┏━━
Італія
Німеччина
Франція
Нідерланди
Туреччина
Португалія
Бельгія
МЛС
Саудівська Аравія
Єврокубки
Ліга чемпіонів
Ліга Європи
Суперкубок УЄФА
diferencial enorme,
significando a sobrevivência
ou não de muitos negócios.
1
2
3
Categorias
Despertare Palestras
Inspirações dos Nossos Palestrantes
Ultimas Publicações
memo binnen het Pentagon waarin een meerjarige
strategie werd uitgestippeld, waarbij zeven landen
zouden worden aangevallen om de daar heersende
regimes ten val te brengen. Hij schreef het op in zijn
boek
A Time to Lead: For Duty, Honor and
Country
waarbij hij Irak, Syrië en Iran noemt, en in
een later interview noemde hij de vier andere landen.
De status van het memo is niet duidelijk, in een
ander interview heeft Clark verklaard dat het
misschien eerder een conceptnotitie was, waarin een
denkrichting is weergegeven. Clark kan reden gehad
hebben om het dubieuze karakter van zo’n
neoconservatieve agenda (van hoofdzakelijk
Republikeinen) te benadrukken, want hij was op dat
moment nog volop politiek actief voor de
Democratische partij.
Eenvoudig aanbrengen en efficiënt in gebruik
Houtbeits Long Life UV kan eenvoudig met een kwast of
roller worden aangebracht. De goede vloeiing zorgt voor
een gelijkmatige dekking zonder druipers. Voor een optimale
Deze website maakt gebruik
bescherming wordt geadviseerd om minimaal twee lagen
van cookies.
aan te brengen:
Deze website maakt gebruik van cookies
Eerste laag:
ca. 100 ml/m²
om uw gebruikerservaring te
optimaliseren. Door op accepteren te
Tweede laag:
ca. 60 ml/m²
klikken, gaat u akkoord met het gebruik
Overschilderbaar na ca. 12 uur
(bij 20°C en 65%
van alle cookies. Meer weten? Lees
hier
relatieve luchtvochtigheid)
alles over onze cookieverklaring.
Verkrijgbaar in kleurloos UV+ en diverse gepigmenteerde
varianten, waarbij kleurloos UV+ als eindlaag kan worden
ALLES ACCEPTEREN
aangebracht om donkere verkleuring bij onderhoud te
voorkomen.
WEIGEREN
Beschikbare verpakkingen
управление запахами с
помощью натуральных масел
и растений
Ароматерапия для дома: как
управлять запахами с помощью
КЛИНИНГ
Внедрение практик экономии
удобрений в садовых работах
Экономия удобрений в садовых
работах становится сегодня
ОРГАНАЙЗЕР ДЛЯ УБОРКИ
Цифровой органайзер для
┗━━
┏━━
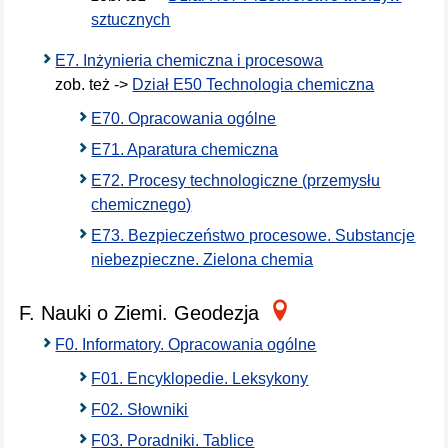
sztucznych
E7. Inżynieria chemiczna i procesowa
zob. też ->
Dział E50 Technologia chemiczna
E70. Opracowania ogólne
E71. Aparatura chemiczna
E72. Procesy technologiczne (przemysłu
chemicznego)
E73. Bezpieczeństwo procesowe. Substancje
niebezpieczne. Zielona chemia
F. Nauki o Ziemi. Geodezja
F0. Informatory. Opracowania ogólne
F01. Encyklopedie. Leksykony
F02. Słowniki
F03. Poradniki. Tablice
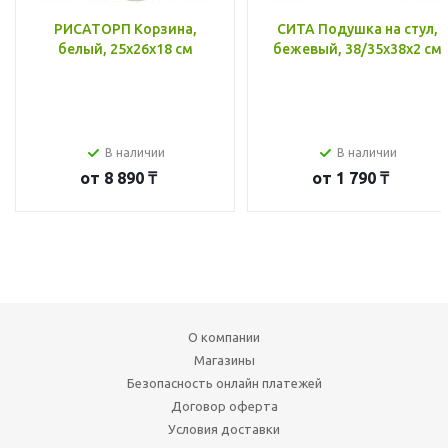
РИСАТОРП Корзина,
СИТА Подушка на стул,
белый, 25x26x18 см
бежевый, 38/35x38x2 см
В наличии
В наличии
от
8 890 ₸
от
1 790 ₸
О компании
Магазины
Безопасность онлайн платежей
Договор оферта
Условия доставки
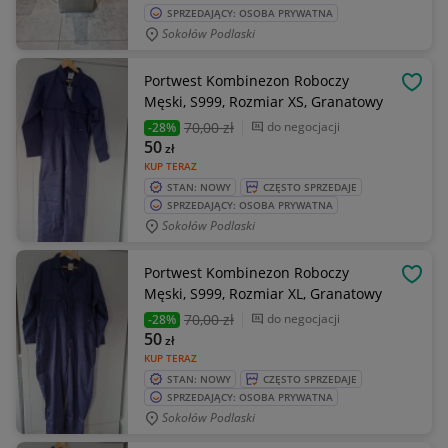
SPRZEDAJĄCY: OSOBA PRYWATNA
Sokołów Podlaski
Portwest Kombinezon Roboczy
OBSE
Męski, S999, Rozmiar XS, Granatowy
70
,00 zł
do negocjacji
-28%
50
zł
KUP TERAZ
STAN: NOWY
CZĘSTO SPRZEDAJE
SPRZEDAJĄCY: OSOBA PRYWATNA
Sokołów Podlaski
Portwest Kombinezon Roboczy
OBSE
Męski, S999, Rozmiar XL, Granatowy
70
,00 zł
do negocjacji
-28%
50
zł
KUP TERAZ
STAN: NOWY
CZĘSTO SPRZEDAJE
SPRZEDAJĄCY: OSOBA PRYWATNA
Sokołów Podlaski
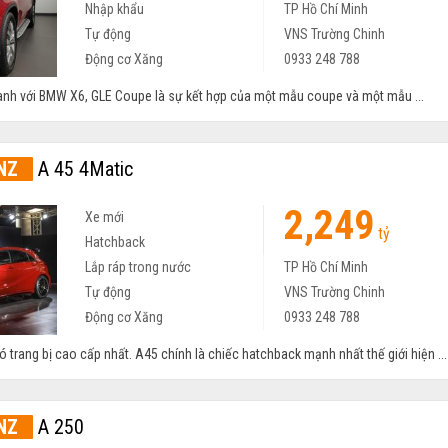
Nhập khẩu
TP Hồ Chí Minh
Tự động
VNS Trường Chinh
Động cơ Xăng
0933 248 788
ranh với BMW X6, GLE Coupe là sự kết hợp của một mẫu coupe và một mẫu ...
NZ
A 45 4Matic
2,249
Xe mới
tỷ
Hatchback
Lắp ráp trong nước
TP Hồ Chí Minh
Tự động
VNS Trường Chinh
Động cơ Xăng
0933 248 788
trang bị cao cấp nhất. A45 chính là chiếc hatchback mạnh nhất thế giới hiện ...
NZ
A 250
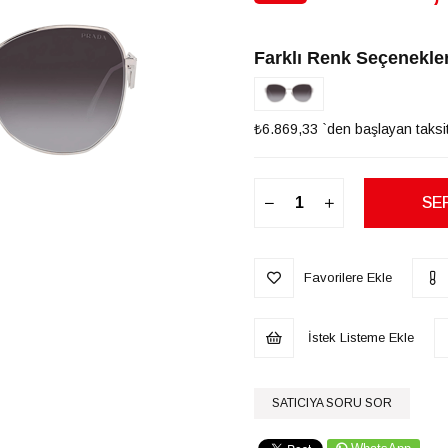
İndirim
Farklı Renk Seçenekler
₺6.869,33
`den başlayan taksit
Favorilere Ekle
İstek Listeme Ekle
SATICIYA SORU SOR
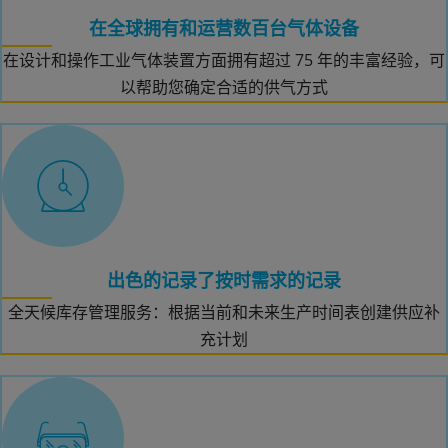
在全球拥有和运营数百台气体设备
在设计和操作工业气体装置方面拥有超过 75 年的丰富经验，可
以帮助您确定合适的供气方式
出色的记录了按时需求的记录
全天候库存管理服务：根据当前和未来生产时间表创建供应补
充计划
┗━━
┏━━
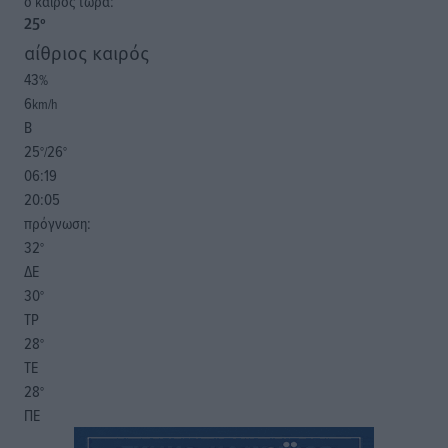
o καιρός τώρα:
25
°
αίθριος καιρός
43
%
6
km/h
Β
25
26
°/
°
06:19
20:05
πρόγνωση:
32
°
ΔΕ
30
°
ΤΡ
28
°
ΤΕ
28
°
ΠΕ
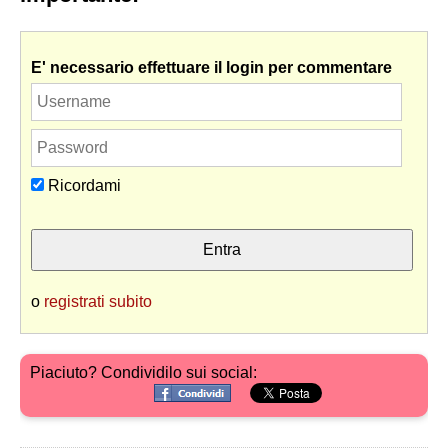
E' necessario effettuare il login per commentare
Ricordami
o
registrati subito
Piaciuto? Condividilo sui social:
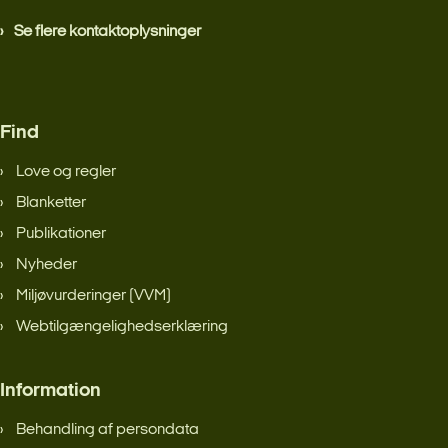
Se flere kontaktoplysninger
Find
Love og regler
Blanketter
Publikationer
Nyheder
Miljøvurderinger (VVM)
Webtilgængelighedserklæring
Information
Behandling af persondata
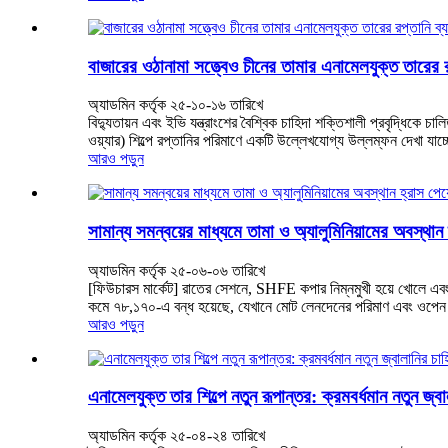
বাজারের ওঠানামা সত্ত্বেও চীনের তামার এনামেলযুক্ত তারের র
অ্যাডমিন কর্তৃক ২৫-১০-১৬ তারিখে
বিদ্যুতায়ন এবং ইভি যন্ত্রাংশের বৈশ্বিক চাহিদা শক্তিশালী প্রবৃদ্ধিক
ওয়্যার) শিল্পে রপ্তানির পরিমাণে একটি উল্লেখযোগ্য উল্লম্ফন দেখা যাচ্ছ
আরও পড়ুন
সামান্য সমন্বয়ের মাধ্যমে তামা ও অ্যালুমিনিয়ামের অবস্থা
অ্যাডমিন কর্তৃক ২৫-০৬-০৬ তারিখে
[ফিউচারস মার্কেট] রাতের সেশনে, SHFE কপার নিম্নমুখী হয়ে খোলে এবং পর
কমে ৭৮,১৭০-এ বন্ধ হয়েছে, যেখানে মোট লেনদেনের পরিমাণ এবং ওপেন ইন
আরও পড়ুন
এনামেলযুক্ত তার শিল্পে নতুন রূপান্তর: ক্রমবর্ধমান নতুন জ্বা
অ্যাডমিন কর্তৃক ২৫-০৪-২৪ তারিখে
┗━━
## WHAT THIS TASK INVOLVES
Word for word, restate the lines of the listing above starting at the line with "অ্যাডমিন কর্তৃক ২৫-১০-১৬ তারিখে" and ending at the line with "অ্যাডমিন কর্তৃক ২৫-০৪-২৪ তারিখে", and nothing outside them.

## RESULT OF THE EXERCISE
অ্যাডমিন কর্তৃক ২৫-১০-১৬ তারিখে
বিদ্যুতায়ন এবং ইভি যন্ত্রাংশের বৈশ্বিক চাহিদা শক্তিশালী প্রবৃদ্ধিক
ওয়্যার) শিল্পে রপ্তানির পরিমাণে একটি উল্লেখযোগ্য উল্লম্ফন দেখা যাচ্ছ
আরও পড়ুন
সামান্য সমন্বয়ের মাধ্যমে তামা ও অ্যালুমিনিয়ামের অবস্থা
অ্যাডমিন কর্তৃক ২৫-০৬-০৬ তারিখে
[ফিউচারস মার্কেট] রাতের সেশনে, SHFE কপার নিম্নমুখী হয়ে খোলে এবং পর
কমে ৭৮,১৭০-এ বন্ধ হয়েছে, যেখানে মোট লেনদেনের পরিমাণ এবং ওপেন ইন
আরও পড়ুন
এনামেলযুক্ত তার শিল্পে নতুন রূপান্তর: ক্রমবর্ধমান নতুন জ্বা
অ্যাডমিন কর্তৃক ২৫-০৪-২৪ তারিখে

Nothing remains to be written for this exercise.